October 30, 2025
When CSS mutes your stream
Springs and bounces in native CSS
CSS learns to bounce — devs cheer, phones freak out
TLDR: CSS’s new linear() brings native springy, bouncy motion to animations, reducing the need for JavaScript. The community is hyped about performance and polish, but one Android user reports a weird volume-drop bug, while power users demand next-level features like math-based easing and a memory-savvy spring — proving the hype is real and hungry.
CSS just got springy, and the crowd is loud. The new linear() timing function lets designers draw motion by connecting dots, so you can get rubbery springs and cartoony bounces without JavaScript. Fans flooded in with praise — “Yet another banger” energy for creator Josh Comeau, plus gushing over the site’s slick visuals and even the unusually “cute” newsletter popup. Folks also loved that this runs smoothly in modern browsers (about 88% support, per Can I Use). And yes, everyone had a giggle over the confusing name clash between old “linear” and new linear() — same word, wildly different powers.
But the real drama? One reader says opening the demo page on Chrome for Android makes their background audio — like a Twitch stream — drop to half volume. Close the tab, sound pops back. Cue the bug hunt: is this some autoplay “ducking” feature or a browser quirk? No verdict yet, just chaos. Meanwhile, power users turned wishlist-mode on: multi-point curves with control points, math-driven easing (sin waves! damping!), and a true spring() that remembers velocity when things change. Translation: the community loves the bounce, but they want the trampoline, the physics lab, and a safety net too.
Key Points
- •CSS linear() is a non-Bézier timing function that creates motion by connecting specified points with straight line segments.

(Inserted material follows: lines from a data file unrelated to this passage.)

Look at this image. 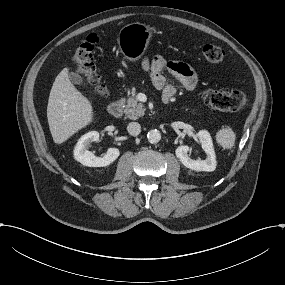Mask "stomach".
<instances>
[{"instance_id":"stomach-1","label":"stomach","mask_w":285,"mask_h":285,"mask_svg":"<svg viewBox=\"0 0 285 285\" xmlns=\"http://www.w3.org/2000/svg\"><path fill=\"white\" fill-rule=\"evenodd\" d=\"M151 36L149 26L136 22L121 28L117 42L124 57L136 61L144 54Z\"/></svg>"}]
</instances>
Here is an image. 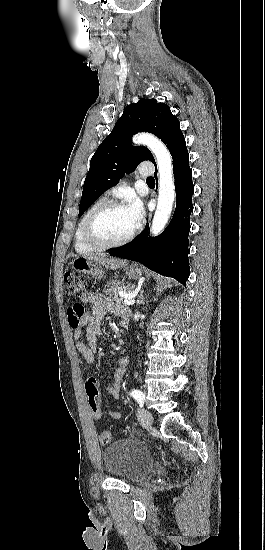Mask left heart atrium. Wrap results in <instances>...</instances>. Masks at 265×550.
<instances>
[{"instance_id": "1", "label": "left heart atrium", "mask_w": 265, "mask_h": 550, "mask_svg": "<svg viewBox=\"0 0 265 550\" xmlns=\"http://www.w3.org/2000/svg\"><path fill=\"white\" fill-rule=\"evenodd\" d=\"M126 208L128 209L134 224L138 226L143 217V207L141 202L138 199L134 198L130 201Z\"/></svg>"}]
</instances>
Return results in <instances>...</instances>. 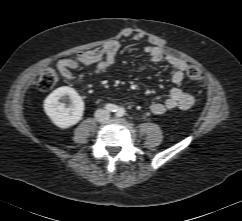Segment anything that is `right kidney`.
Masks as SVG:
<instances>
[{"label": "right kidney", "mask_w": 242, "mask_h": 221, "mask_svg": "<svg viewBox=\"0 0 242 221\" xmlns=\"http://www.w3.org/2000/svg\"><path fill=\"white\" fill-rule=\"evenodd\" d=\"M44 111L56 126L65 129L82 119L84 102L75 89L63 86L47 96Z\"/></svg>", "instance_id": "right-kidney-1"}]
</instances>
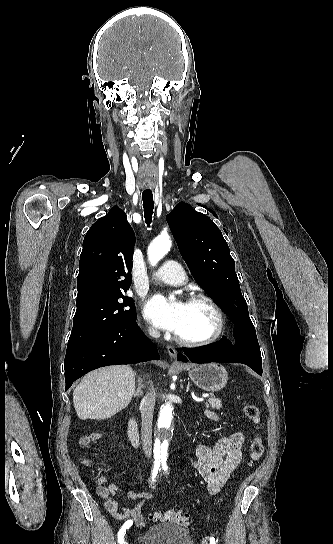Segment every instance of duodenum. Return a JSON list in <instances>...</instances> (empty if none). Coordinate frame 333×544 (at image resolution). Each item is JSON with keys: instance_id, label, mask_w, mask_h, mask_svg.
I'll list each match as a JSON object with an SVG mask.
<instances>
[{"instance_id": "1", "label": "duodenum", "mask_w": 333, "mask_h": 544, "mask_svg": "<svg viewBox=\"0 0 333 544\" xmlns=\"http://www.w3.org/2000/svg\"><path fill=\"white\" fill-rule=\"evenodd\" d=\"M128 435L134 446L139 445L140 435L137 422L133 416L128 420Z\"/></svg>"}]
</instances>
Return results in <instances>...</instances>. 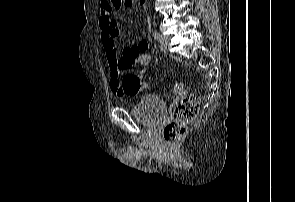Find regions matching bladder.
<instances>
[{
    "instance_id": "bladder-1",
    "label": "bladder",
    "mask_w": 295,
    "mask_h": 202,
    "mask_svg": "<svg viewBox=\"0 0 295 202\" xmlns=\"http://www.w3.org/2000/svg\"><path fill=\"white\" fill-rule=\"evenodd\" d=\"M131 111L140 123L155 126L165 118L167 104L156 95H145L138 100Z\"/></svg>"
}]
</instances>
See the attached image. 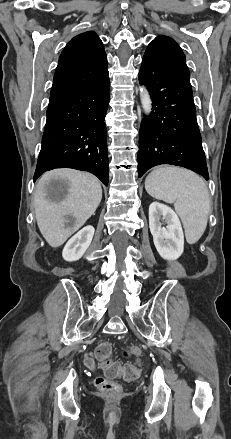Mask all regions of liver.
<instances>
[{"instance_id": "1", "label": "liver", "mask_w": 231, "mask_h": 439, "mask_svg": "<svg viewBox=\"0 0 231 439\" xmlns=\"http://www.w3.org/2000/svg\"><path fill=\"white\" fill-rule=\"evenodd\" d=\"M53 180L66 182L62 195L50 192ZM101 199L100 182L89 173L66 168L44 173L36 185L34 207L37 225L48 244L61 246L95 213ZM67 216L73 217L72 225H68Z\"/></svg>"}]
</instances>
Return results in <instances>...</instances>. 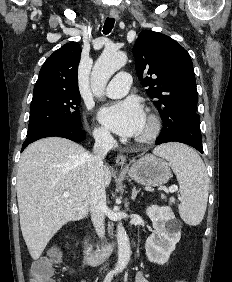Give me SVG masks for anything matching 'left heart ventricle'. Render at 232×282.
<instances>
[{
  "label": "left heart ventricle",
  "instance_id": "obj_1",
  "mask_svg": "<svg viewBox=\"0 0 232 282\" xmlns=\"http://www.w3.org/2000/svg\"><path fill=\"white\" fill-rule=\"evenodd\" d=\"M146 128H147V121L145 120L144 126H143V128L141 129V131H140V133L138 134V136L141 135V134H143V133L146 131Z\"/></svg>",
  "mask_w": 232,
  "mask_h": 282
}]
</instances>
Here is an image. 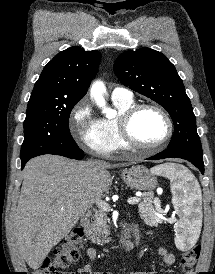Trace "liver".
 Listing matches in <instances>:
<instances>
[{
    "mask_svg": "<svg viewBox=\"0 0 215 274\" xmlns=\"http://www.w3.org/2000/svg\"><path fill=\"white\" fill-rule=\"evenodd\" d=\"M102 161H74L44 155L31 159L14 221L16 246L28 266L38 269L51 249L112 184Z\"/></svg>",
    "mask_w": 215,
    "mask_h": 274,
    "instance_id": "6515ba94",
    "label": "liver"
}]
</instances>
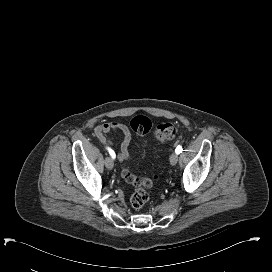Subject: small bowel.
Wrapping results in <instances>:
<instances>
[{
  "label": "small bowel",
  "mask_w": 272,
  "mask_h": 272,
  "mask_svg": "<svg viewBox=\"0 0 272 272\" xmlns=\"http://www.w3.org/2000/svg\"><path fill=\"white\" fill-rule=\"evenodd\" d=\"M110 132H120L123 135V140L120 145V150L118 151V159L120 161L129 158V145L131 141V132L128 127L121 122L113 121L98 125L95 128V135L97 139L104 145L110 146L113 141L109 138L108 134Z\"/></svg>",
  "instance_id": "c3829d8e"
}]
</instances>
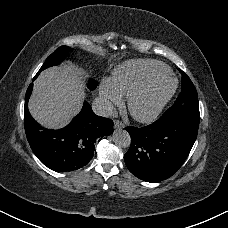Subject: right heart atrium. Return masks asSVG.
Instances as JSON below:
<instances>
[{"instance_id":"obj_1","label":"right heart atrium","mask_w":228,"mask_h":228,"mask_svg":"<svg viewBox=\"0 0 228 228\" xmlns=\"http://www.w3.org/2000/svg\"><path fill=\"white\" fill-rule=\"evenodd\" d=\"M100 98L107 107L122 103V94L109 80H103L100 84Z\"/></svg>"}]
</instances>
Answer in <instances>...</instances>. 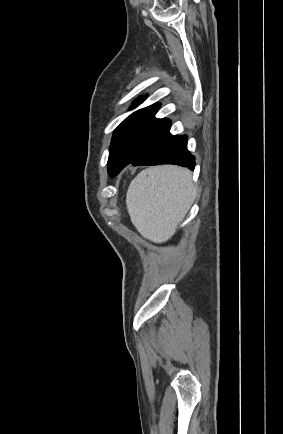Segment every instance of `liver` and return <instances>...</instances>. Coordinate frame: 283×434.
Segmentation results:
<instances>
[{"instance_id":"obj_1","label":"liver","mask_w":283,"mask_h":434,"mask_svg":"<svg viewBox=\"0 0 283 434\" xmlns=\"http://www.w3.org/2000/svg\"><path fill=\"white\" fill-rule=\"evenodd\" d=\"M197 195L188 169L163 165L142 170L130 183L126 205L132 224L154 243L168 241Z\"/></svg>"}]
</instances>
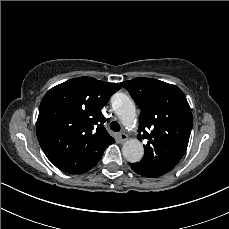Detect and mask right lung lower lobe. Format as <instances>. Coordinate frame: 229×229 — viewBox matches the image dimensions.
Wrapping results in <instances>:
<instances>
[{
  "instance_id": "right-lung-lower-lobe-1",
  "label": "right lung lower lobe",
  "mask_w": 229,
  "mask_h": 229,
  "mask_svg": "<svg viewBox=\"0 0 229 229\" xmlns=\"http://www.w3.org/2000/svg\"><path fill=\"white\" fill-rule=\"evenodd\" d=\"M103 155V154H102ZM101 155V156H102ZM101 156L85 171V172H87L88 170H90L92 167H94L96 164H97V162L100 160V158H101ZM84 172V173H85Z\"/></svg>"
}]
</instances>
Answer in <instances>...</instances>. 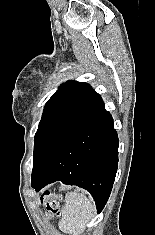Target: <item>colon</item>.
Here are the masks:
<instances>
[{
  "label": "colon",
  "mask_w": 155,
  "mask_h": 235,
  "mask_svg": "<svg viewBox=\"0 0 155 235\" xmlns=\"http://www.w3.org/2000/svg\"><path fill=\"white\" fill-rule=\"evenodd\" d=\"M40 200L45 205L46 210L49 214H54V215L59 214L60 203L49 192L43 193L40 197Z\"/></svg>",
  "instance_id": "colon-1"
}]
</instances>
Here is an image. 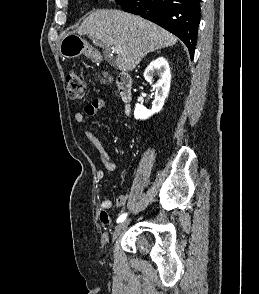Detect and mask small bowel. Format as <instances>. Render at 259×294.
<instances>
[{
    "label": "small bowel",
    "mask_w": 259,
    "mask_h": 294,
    "mask_svg": "<svg viewBox=\"0 0 259 294\" xmlns=\"http://www.w3.org/2000/svg\"><path fill=\"white\" fill-rule=\"evenodd\" d=\"M105 107H106V102L103 99H94L85 106L84 113L76 112L75 120L78 123H83L85 121L86 116L96 117L102 110L105 109ZM85 136L97 150L100 161L102 162L104 167L109 171L115 170L116 164L113 161V159L110 157L108 152L105 150L100 139L90 131H85ZM96 176H97V179L101 181L105 178V172L103 170H99ZM116 203L119 207H123L126 203L125 196L120 195L117 198ZM111 207H112V201L109 198H105L101 201L99 220L103 225L111 224V218L108 212Z\"/></svg>",
    "instance_id": "obj_1"
}]
</instances>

- •It enables spring and bounce-like animations natively in CSS, reducing the need for JavaScript and main-thread overhead.
- •The function takes progress values between 0 and 1, with points evenly spaced across the animation duration.
- •An example transition uses linear(0, 0.1, 0.25, 0.5, 0.68, 0.8, 0.88, 0.94, 0.98, 0.995, 1) to approximate an ease curve.
- •As of October 2025, linear() has around 88% browser support and has been in major browsers since December 2023; fallbacks are discussed later.